Ninguém duvida da qualidade do padrão japonês de TV digital. Mas, se a vitória for antecipada pelo ministro, que vantagens poderá o Brasil pleitear nas negociações finais? É claro que a Globo e outras redes de TV têm o direito de defender ou fazer lobby por um ou outro padrão, por serem parte interessada na adoção da nova tecnologia. Mas o ministro não pode fazer lobby. Tem que ser totalmente neutro e isento. É um problema ético.

LA DONNA È MOBILE

Ao longo dos sete meses em que ocupa o cargo, Hélio Costa tem mudado de opinião ao sabor de suas conveniências. Discorre de forma doutoral sobre o que não entende. Esquece hoje o que disse ontem, como o apoio público que deu às pesquisas e desenvolvimentos brasileiros, já concluídos ou ainda em curso, por 22 consórcios.

Sem dominar a questão regulatória, ele faz as mais duras acusações à Agência Nacional de Telecomunicações (Anatel) e ridiculariza até suas decisões mais corretas. Assume atitude populista diante de tarifas e preços de assinaturas de telefone fixo. Mal assessorado, chegou a interferir no processo de renovação dos contratos de concessão, tentando incluir cláusulas de último minuto. Não aceita o fato universal da convergência tecnológica.
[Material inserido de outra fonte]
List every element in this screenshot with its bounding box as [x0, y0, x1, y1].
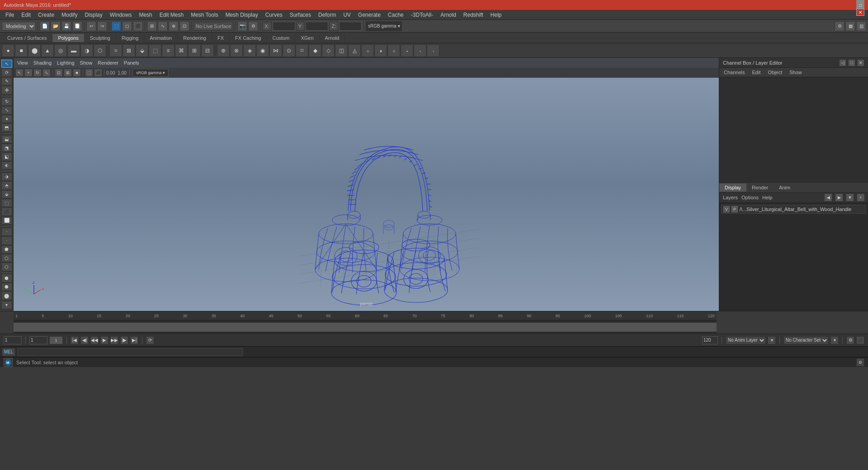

Estimula a controvérsia e acirra os ânimos entre a radiodifusão e as telecomunicações, em vez de harmonizar os dois setores.

O CAMINHO

O Brasil precisa definir sua estratégia de implantação da TV digital, com urgência. Mas sem açodamento ou atropelo. O único critério que deve prevalecer sobre todos os demais na escolha do sistema é o interesse do cidadão ¿ como usuário e consumidor. Ou, por outras palavras, o interesse da sociedade.

Nessa perspectiva, o sistema precisa assegurar: 1) os menores preços possíveis aos produtos de TV digital, para atender à maioria da população; 2) imagem de alta definição; 3) mobilidade; 4) multiprogramação; 5) tecnologia de modulação que garanta sinal estável e robusto; 6) máxima compatibilidade com o resto do mundo.

Do ponto de vista industrial e tecnológico, o Brasil não pode adquirir uma caixa-preta. O sistema terá, obrigatoriamente, que ser complementado e aprimorado com a contribuição brasileira, incorporando, a qualquer tempo, desenvolvimentos essenciais, como o middleware (ponte entre o sistema e os aplicativos), terminal de acesso de baixo custo, caixas de conversão sempre mais modernas e mais baratas, novos padrões e ferramentas de software.

Sempre pensei, ingenuamente, que o cargo de ministro de Estado deveria ser ocupado por pessoas competentes, com um mínimo de familiaridade com os problemas de seu setor e, acima de tudo, com independência e ética. No caso do ministro das Comunicações, Hélio Costa, estava totalmente equivocado, a começar da primeira coluna em que lhe sugeri atender às 10 prioridades do setor, em julho de 2005. Seus objetivos e compromissos nada têm a ver com aquelas prioridades.